From the plots above we see vehicle mass remained the same through the 2010-2021 years, except 2017. The average emissions declined through the years, as well as engine capacity. ENEDC feature for 2021 dataset differs from other years.

## 5. Topography dataset

We used geopandas library to import and read the spatial geometry details for each counrty and visualize it in altair,
in case if geopandas is not installed in your Jupyter, please uncomment the next line.

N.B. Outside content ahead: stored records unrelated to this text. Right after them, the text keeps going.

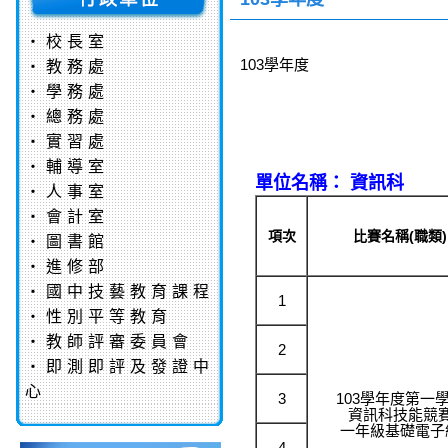
‧
校長室
103學年度
‧
教務處
‧
學務處
‧
總務處
‧
實習處
‧
輔導室
單位名稱： 資訊科
‧
人事室
‧
會計室
項次
比賽名稱(職類)
‧
圖書館
‧
進修部
‧
國中技藝教育課程
1
‧
性別平等教育
‧
教師評審委員會
2
‧
即測即評及發證中
心
3
103學年度第一
資訊科技能競
一年級基礎電子
4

The topography dataset was downloaded from https://github.com/leakyMirror/map-of-europe/blob/master/TopoJSON/europe.topojson . TopoJSON files contain both attribute data (country id, NAME) and geospatial data (geometry).

In [46]:
#! pip install geopandas

In [3]:
country_topo = gpd.read_file('europe.topojson')

In [4]:
country_topo.head(10)

Unnamed: 0,id,NAME,geometry
0,AZ,Azerbaijan,"MULTIPOLYGON (((46.17921 38.84211, 46.07431 38..."
1,AL,Albania,"POLYGON ((19.37115 41.85084, 19.34118 41.91335..."
2,AM,Armenia,"MULTIPOLYGON (((45.51238 40.60901, 45.49739 40..."
3,BA,Bosnia and Herzegovina,"POLYGON ((17.64788 42.88431, 17.58045 42.93848..."
4,BG,Bulgaria,"POLYGON ((28.00996 41.98419, 27.97250 41.98419..."
5,CY,Cyprus,"POLYGON ((33.65180 35.34998, 33.71174 35.38332..."
6,DK,Denmark,"MULTIPOLYGON (((11.51154 54.83172, 11.56399 54..."
7,IE,Ireland,"MULTIPOLYGON (((-9.65469 53.22317, -9.70713 53..."
8,EE,Estonia,"MULTIPOLYGON (((23.99400 58.09882, 23.96403 58..."
9,AT,Austria,"POLYGON ((13.82672 48.77259, 13.85669 48.77259..."


In [5]:
alt.Chart(country_topo).mark_geoshape(
    fill='#555566',
    stroke='white'
).project(
    type= 'mercator',
    scale= 350,                          # Magnify
    center= [20,50],                     # [lon, lat]
    clipExtent= [[0, 0], [400, 300]],    # [[left, top], [right, bottom]]
).properties(
    title='Europe (Mercator)',
    width=400, height=300
)

# 6. Test plots

In [59]:
test = df2019[['Country','m (kg)','Enedc (g/km)', 'Ft','ec (cm3)']]
sample = test.sample(15000)

In [60]:
eng_cap_CO2 = alt.Chart(sample).mark_point().encode(
    x='ec (cm3)',
    y='Enedc (g/km)'
)

In [61]:
mass_CO2 = alt.Chart(sample).mark_point().encode(
    x='m (kg)',
    y='Enedc (g/km)'
)

In [62]:
eng_cap_CO2 | mass_CO2

From a quick plots above, we see that car with low CO2 (ENEDC) emission can be separated. We focused our analyses on cars with low CO2 emissions vehicles, which includes EV, hybrid and fuel cars (so not only EV cars).